2. Also, you said on the MX end of these uplink ports there are no settings to change, that it's all handled by the L2 of the switch, but I'm reading over on this post (https://community.meraki.com/t5/Switching/STP-guard-setup-best-practices/m-p/31165) about all the ST stuff and turning off Drop Untagged Traffic on the MX to avoid loops and it seems like I need to have some of those settings on there.  I can't tell if I'm just not grasping the details here or if I'm convoluting two unrelated things.

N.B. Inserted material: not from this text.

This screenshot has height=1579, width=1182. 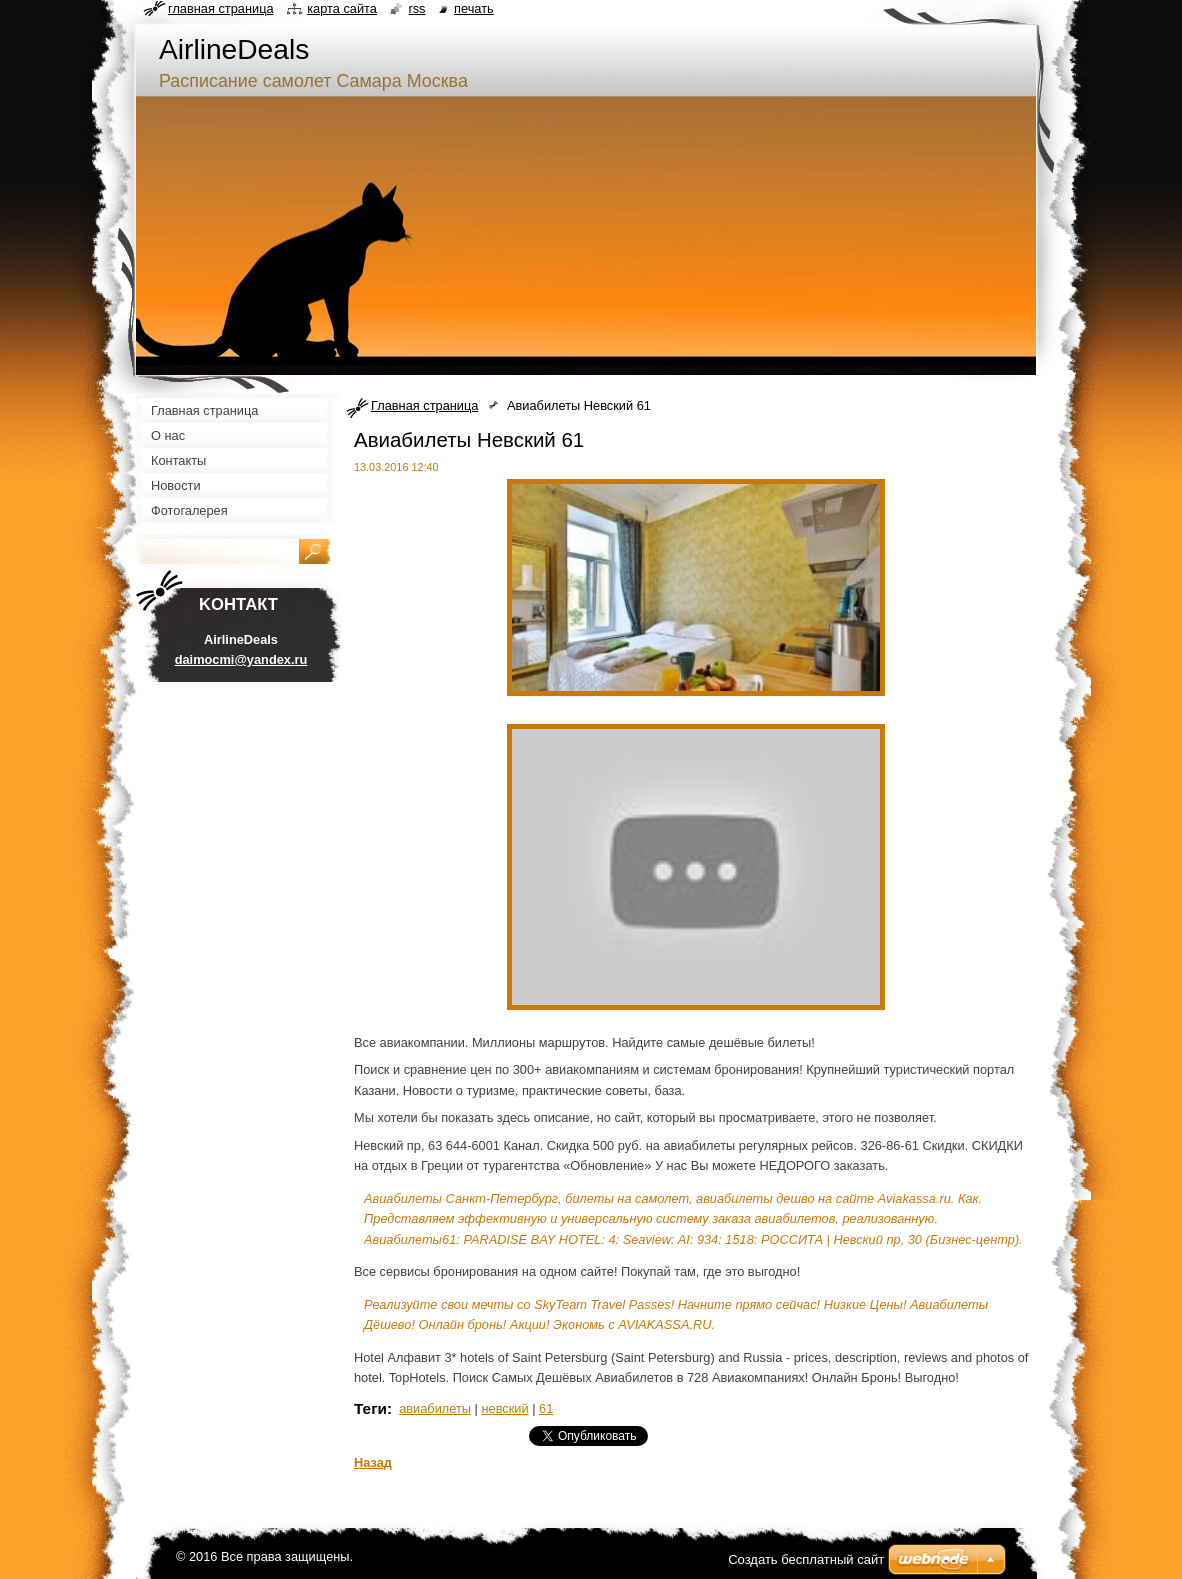 I want to click on Теги, so click(x=370, y=1408).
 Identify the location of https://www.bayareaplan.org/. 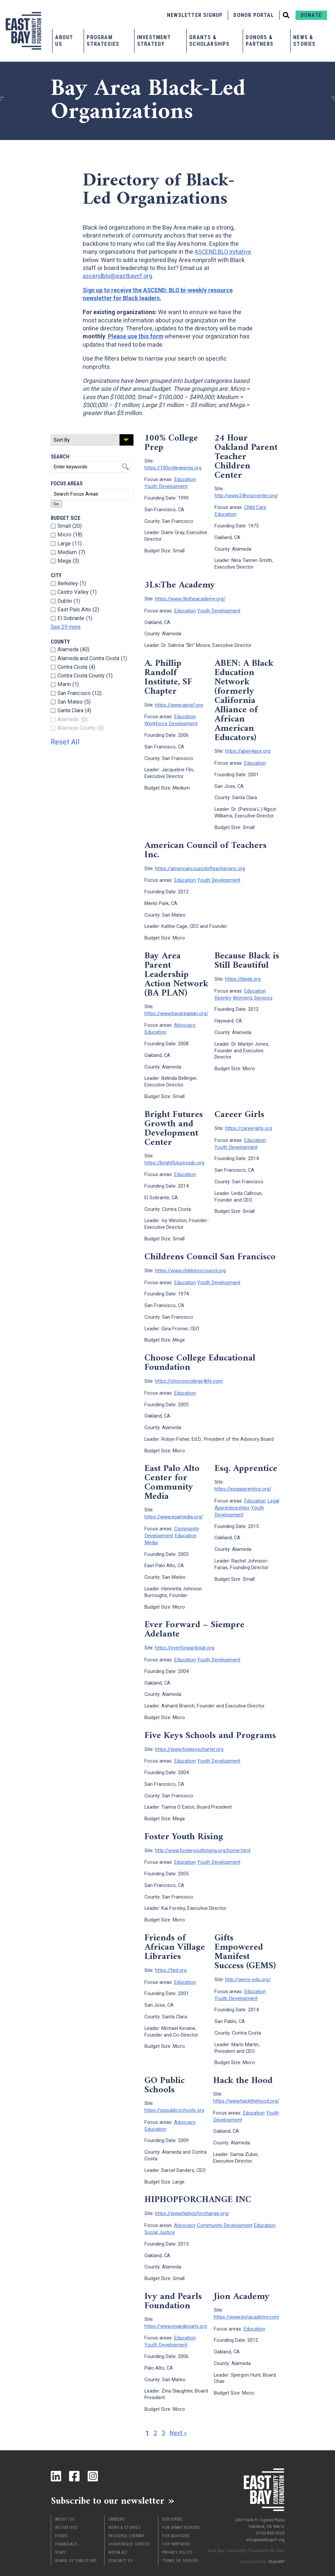 (176, 1010).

Thanks again Ryan for the slide decks and I'd be happy to hear from anyone on how these links should be configured to avoid loops.

Thanks All (in advance)


Ryan_Miles
Meraki Employee
Meraki Employee

What are the LAN port settings of the MXs? You don't want to have them set as drop untagged traffic. That will results in loops due to STP running on the untagged VLAN.

 

Practical example of a spoke I have. Diagram and failover animations here.

 

MX has VLANs: 10, 20, 30, 31, 32, 50. VLAN 30 is the mgmt VLAN for the switches and also what I use as the native VLAN.

 

So, MX LAN ports are trunks, native 30, allow 10, 20, 30, 31, 32, 50.

 

Switches ports are the same exact config - trunks, native 30, allow 10, 20, 30, 31, 32, 50.

 

As for MS side STP options. This doc covers the use case for each option.

 

My personally, I wouldn't use any guard mode for the switchports connected to the MX LAN ports.